WORK TASK: Beginning with the line containing "Cleaning Equipment Industry News (260, 219)" and ending at the last line of the data, set down every line exactly, leaving out all pictures.
DATA LISTING Start Marker
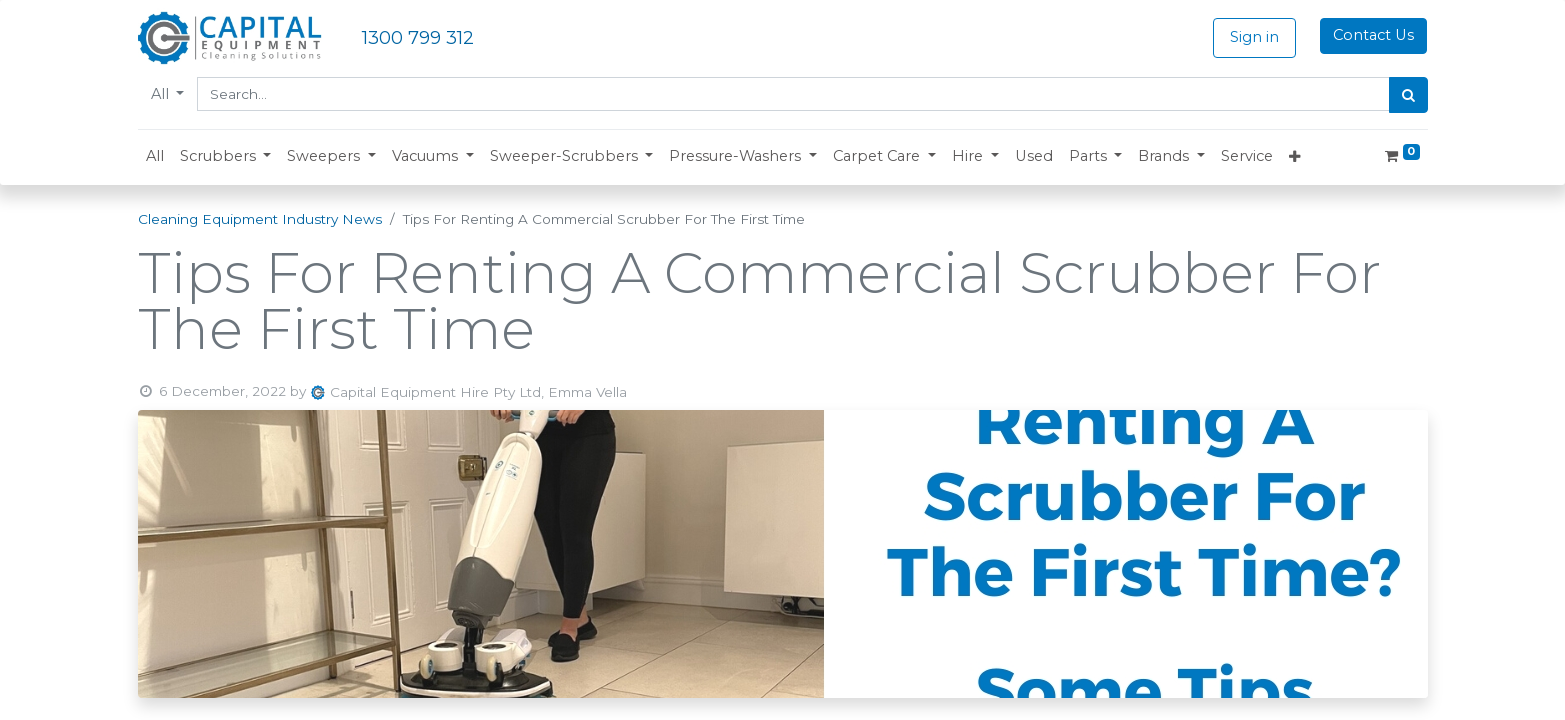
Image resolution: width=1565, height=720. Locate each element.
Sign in (1254, 37)
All (162, 94)
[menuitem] (155, 157)
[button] (226, 157)
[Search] (1408, 95)
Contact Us (1373, 35)
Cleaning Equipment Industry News (260, 219)
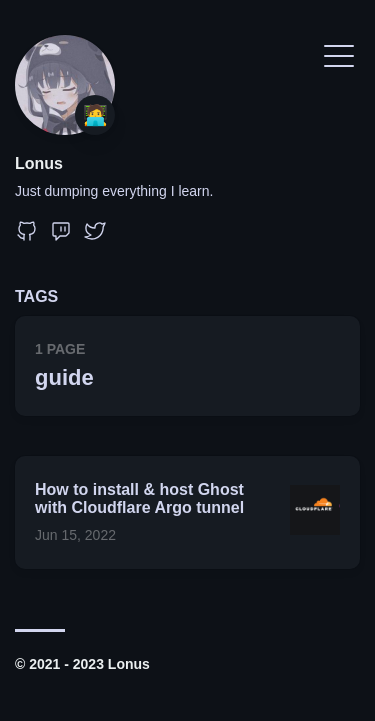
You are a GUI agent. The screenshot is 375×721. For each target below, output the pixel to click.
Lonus (39, 163)
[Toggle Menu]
DATA LISTING End Marker
SOLUTION TO THIS EXERCISE:
Cleaning Equipment Industry News (260, 219)
You are a GUI agent. The screenshot is 375×721. For each target below, output the pixel to click.
Lonus (39, 163)
[Toggle Menu]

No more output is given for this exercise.